What if I want to take legal action?
If you choose to report the assault, you can do so at the emergency room or later to the police department, either at the station or by calling the department’s direct line. According to RAINN, many police departments have specially trained Sexual Assault Response Teams to organize and help carry out the investigation.
You don’t have to decide whether you will proceed legally right away. According to Aime, law enforcement will give you time to consider your options. However, there is a limit to how long you can wait before reporting. According to the Illinois Coalition Against Sexual Assault (ICASA), if you’re an adult, you must report the assault to law enforcement within three years of the offense and have a prosecutor file formal charges within ten years.

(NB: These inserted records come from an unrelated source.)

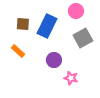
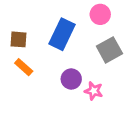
brown square: (23, 24) -> (18, 39), moved
pink star: (71, 78) -> (94, 91), moved

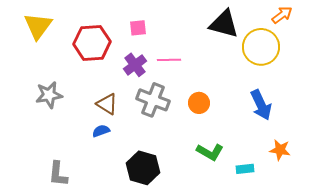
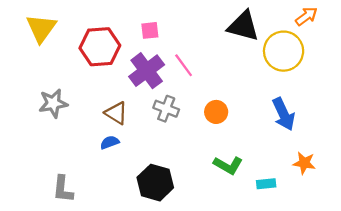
pink line: (169, 60) -> (184, 65), turned 55
purple cross: (135, 65) -> (147, 71), size x1.4
gray cross: (153, 100) -> (166, 109), size x0.7

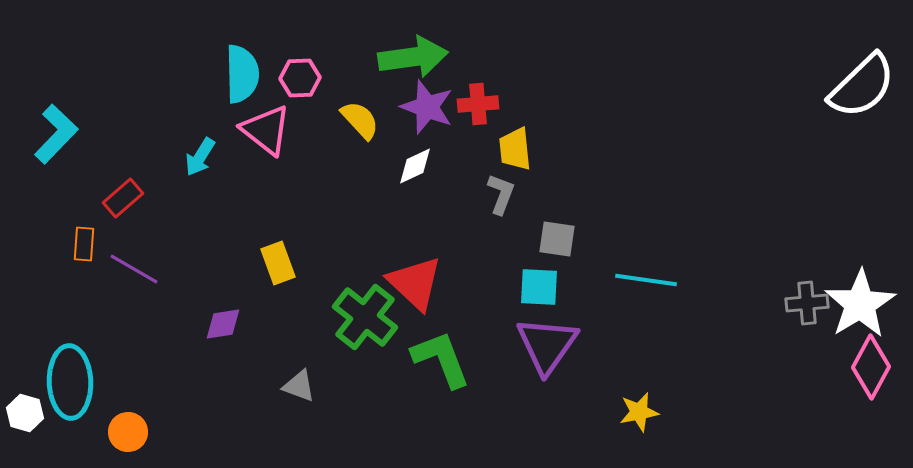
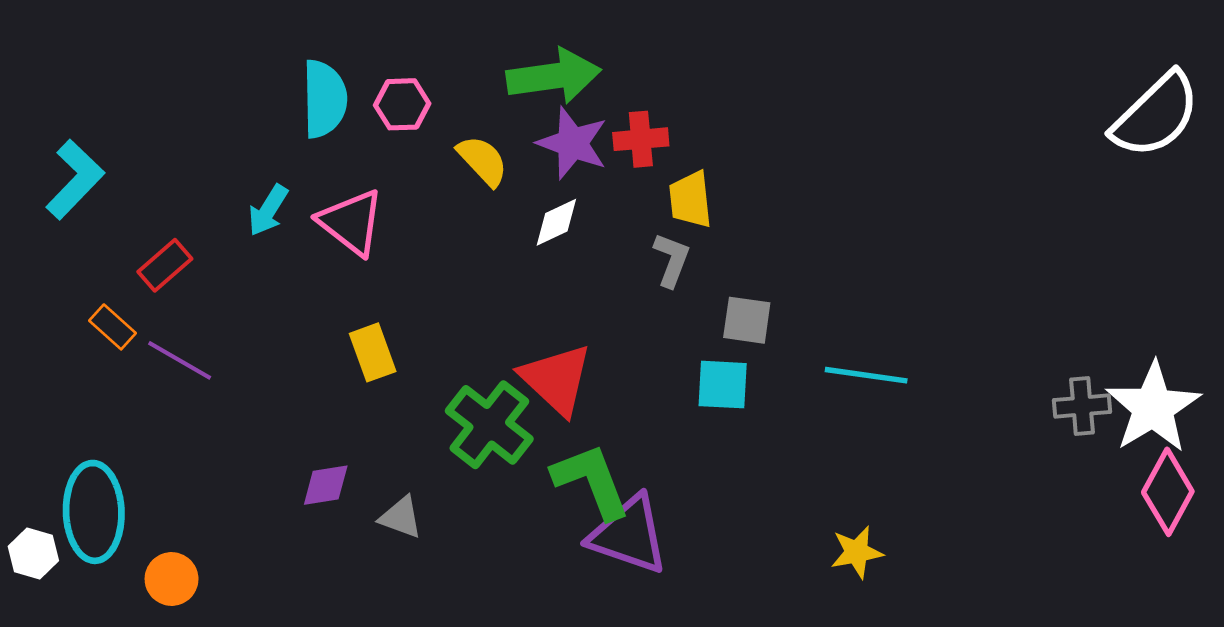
pink triangle: (266, 130) -> (351, 222), moved
orange rectangle: (84, 244) -> (113, 327), turned -52
purple diamond: (223, 324) -> (326, 485), moved
purple triangle: (547, 345) -> (629, 535), moved, turned -46

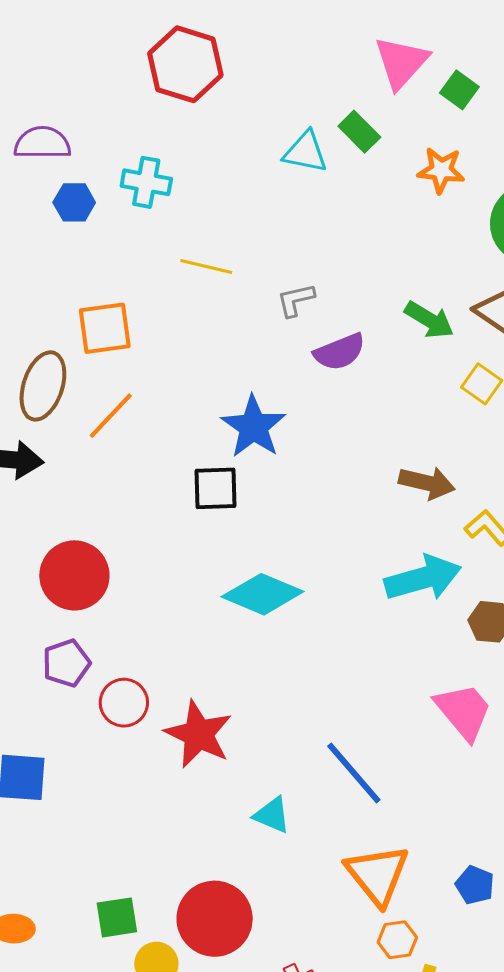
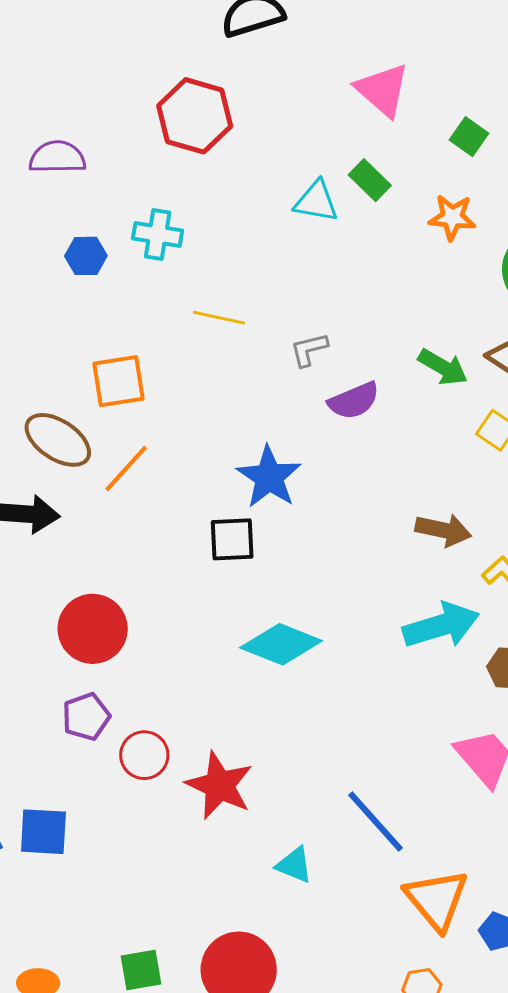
pink triangle: (401, 62) -> (383, 90), moved, turned -30
purple semicircle: (42, 143) -> (57, 157), moved
brown ellipse: (43, 386) -> (58, 440), turned -74
orange triangle: (377, 875) -> (436, 900), moved

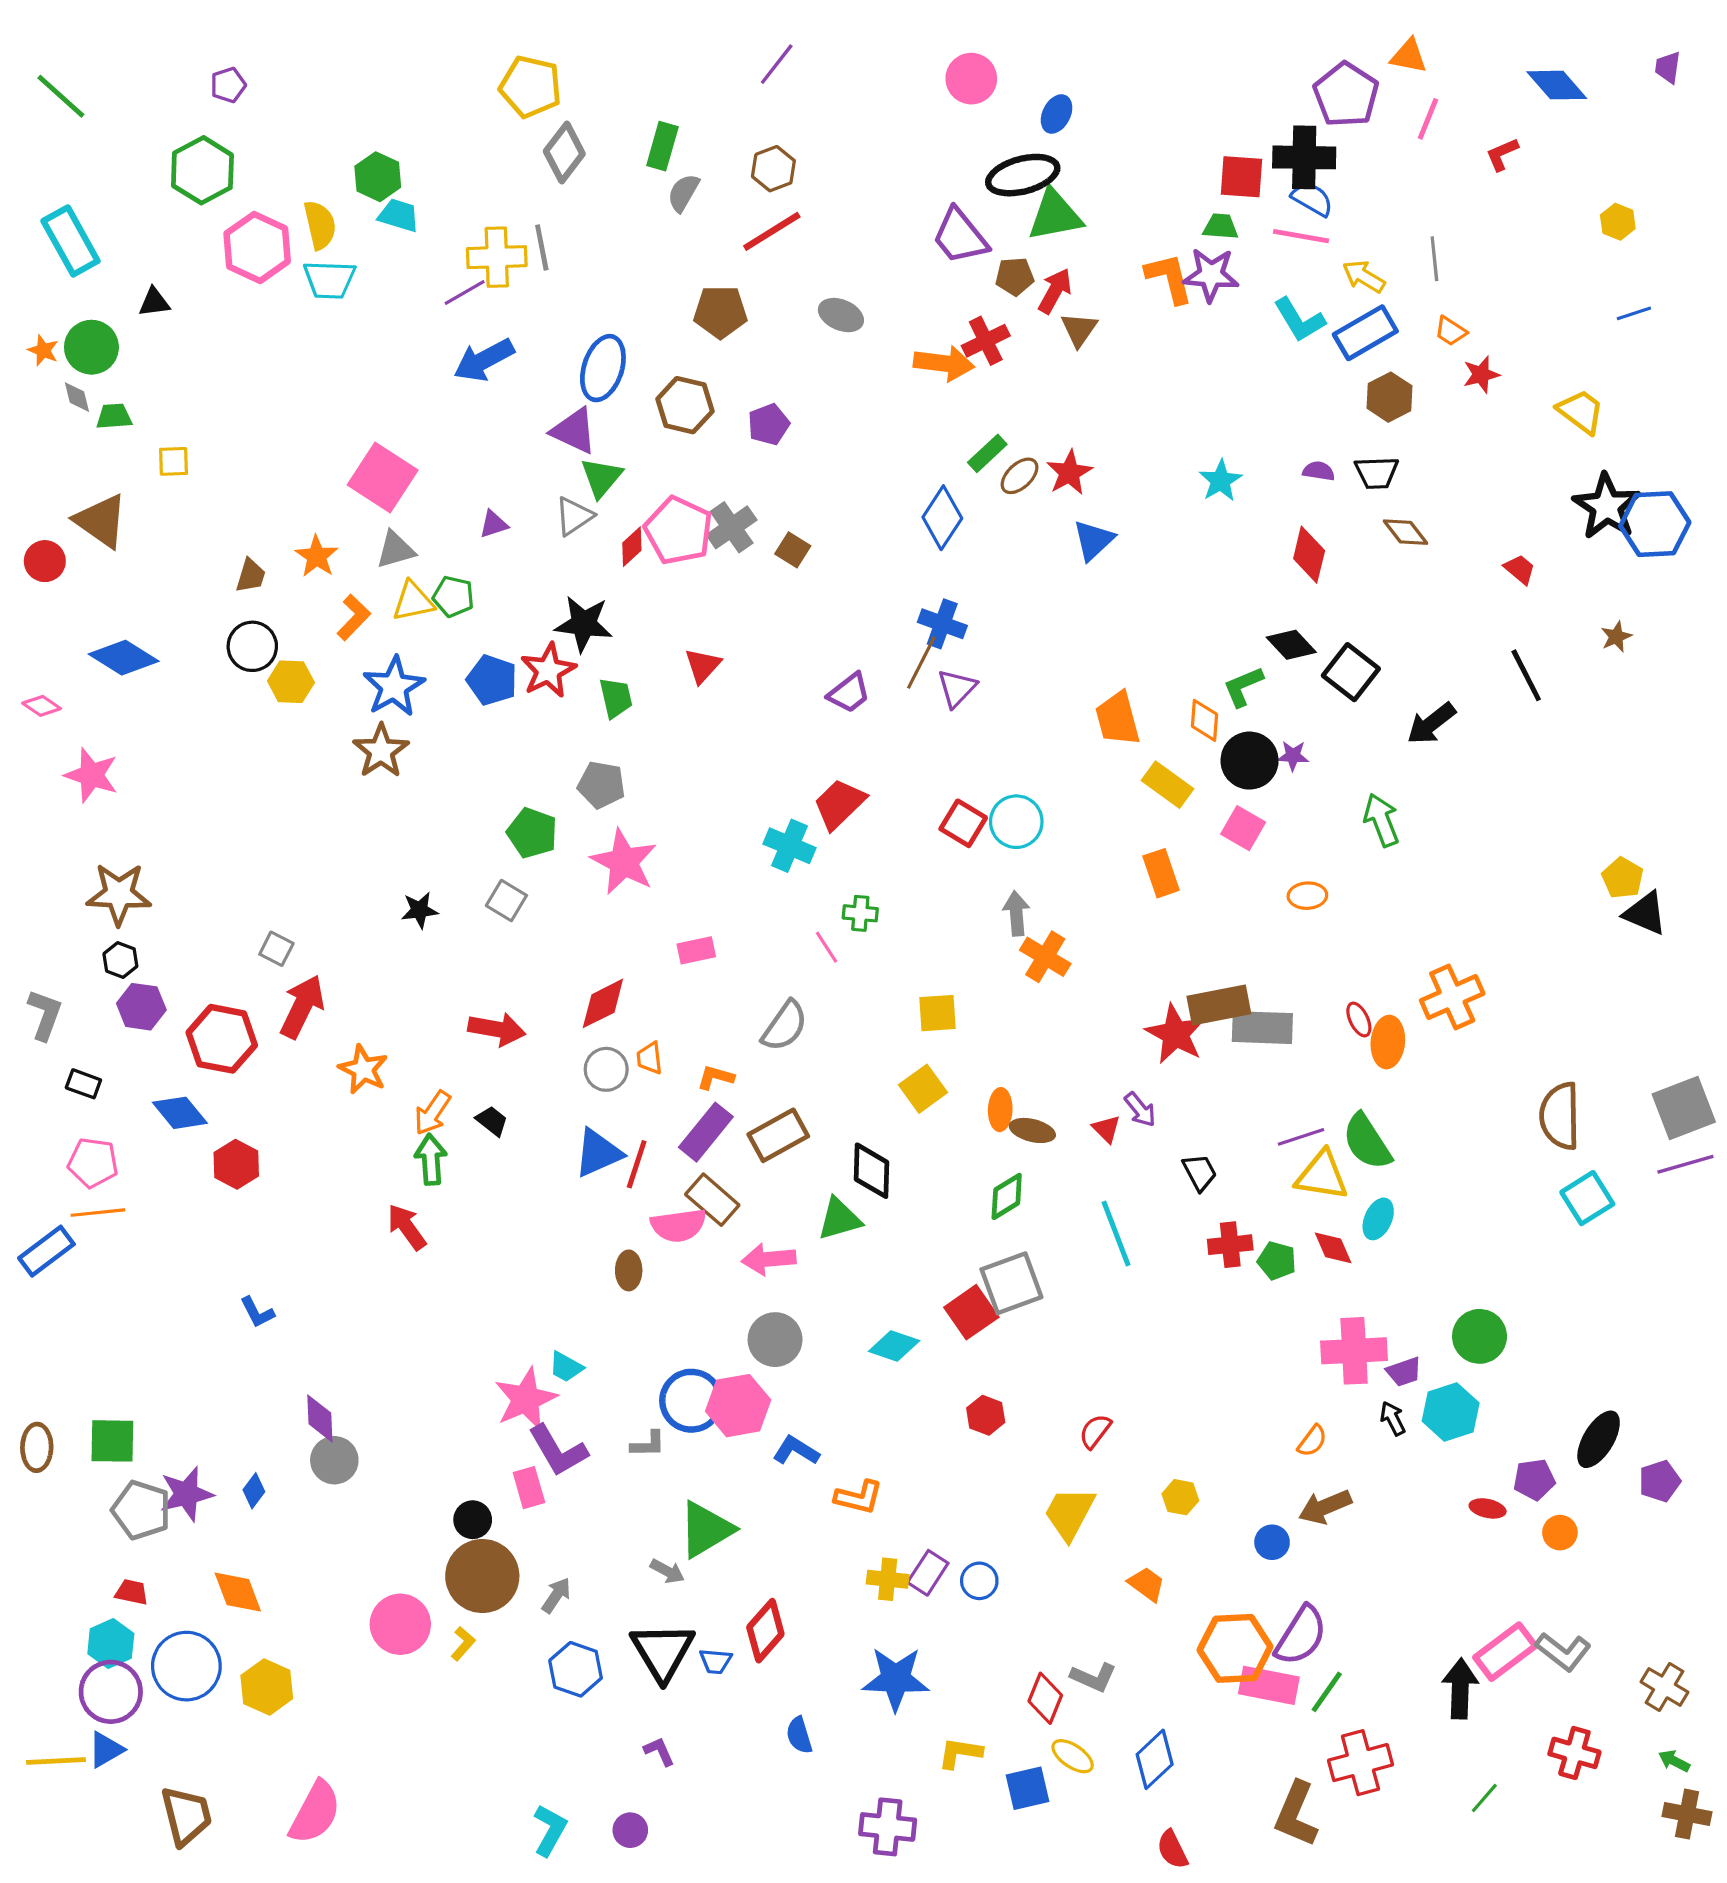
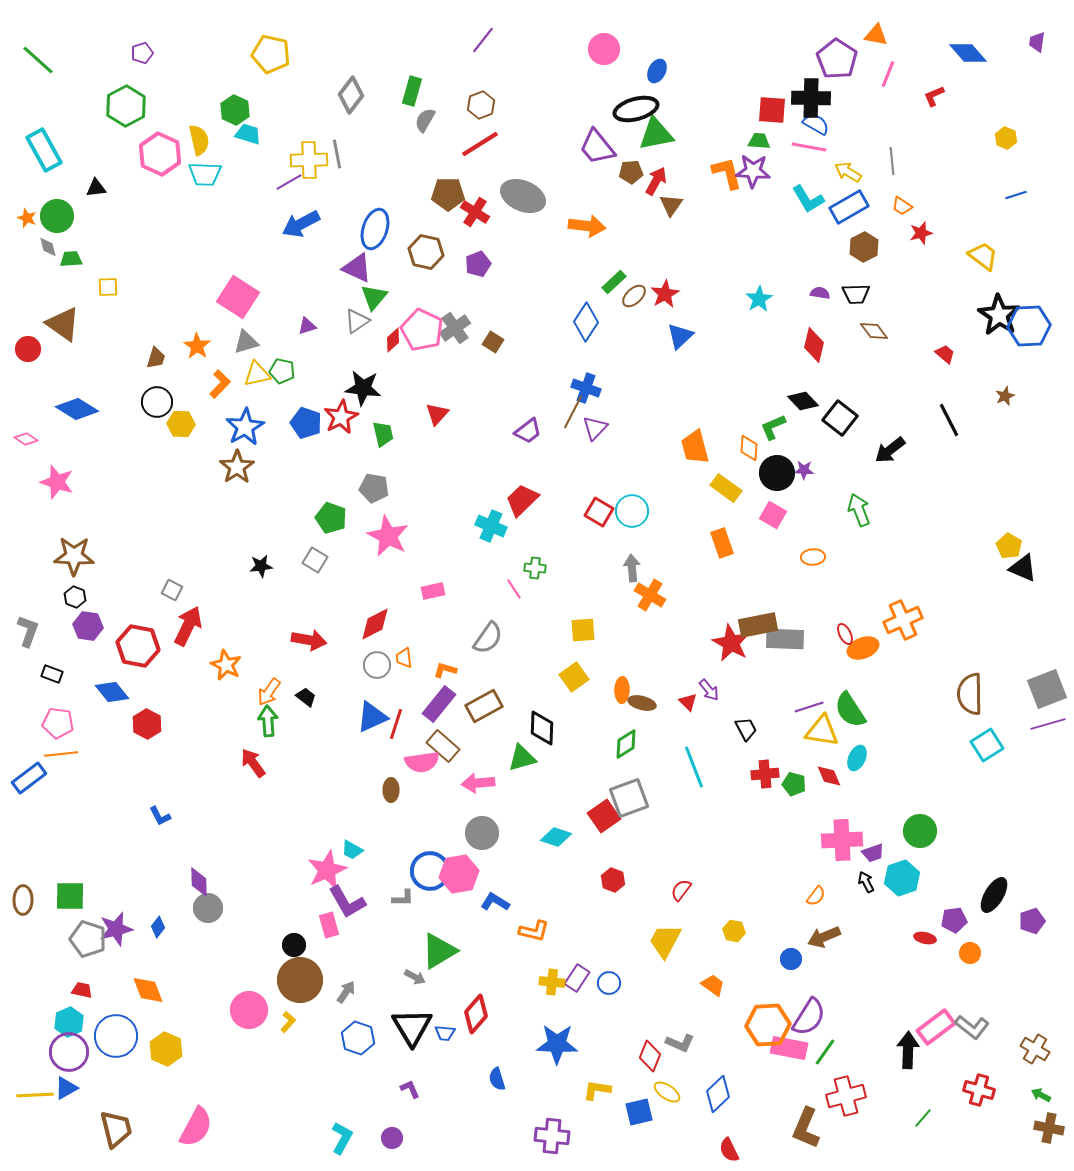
yellow pentagon: (531, 87) -> (271, 54), moved
gray ellipse: (841, 315) -> (523, 196), size x1.6
red cross: (986, 341) -> (475, 212), moved, turned -32
orange ellipse: (1388, 1042) -> (863, 648), turned 64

If you were a minor when the assault occurred, you can wait twenty years after you turn eighteen to report to law enforcement. The statute of limitations may also differ depending on whether or not the offender was a family member. A more detailed statute of limitations chart concerning sex crimes against minors in Illinois can be found on the ICASA website.
Your state may also choose to not proceed with your case due to lack of evidence. This is extremely common among sexual assault cases. If this happens, you still may be able to receive monetary compensation by filing a civil suit.
What support can I have?
It’s important to remember that you don’t have to go through any part of this process alone. When you first report the assault or go to the hospital, you can bring a friend or family member for support. RACES offers trained advocates to counsel you and whoever is with you at the hospital.
RACES also offers counseling for you and, aside from the offender, anyone else affected by your assault. They provide services to people of all genders, including men, non-binary, and transgender people. If you’re a minor over thirteen, they offer eight free counseling sessions before they have to notify your parents.
There are also several hotlines you can call for counseling, information, and advice. The RACES hotline is (217)-384-4444. RAINN’s hotline is 800-656-4673, and they will connect you with a trained sexual assault service provider in your area.
If you choose to proceed legally, RACES offers trained people to accompany you to court and support you through the process.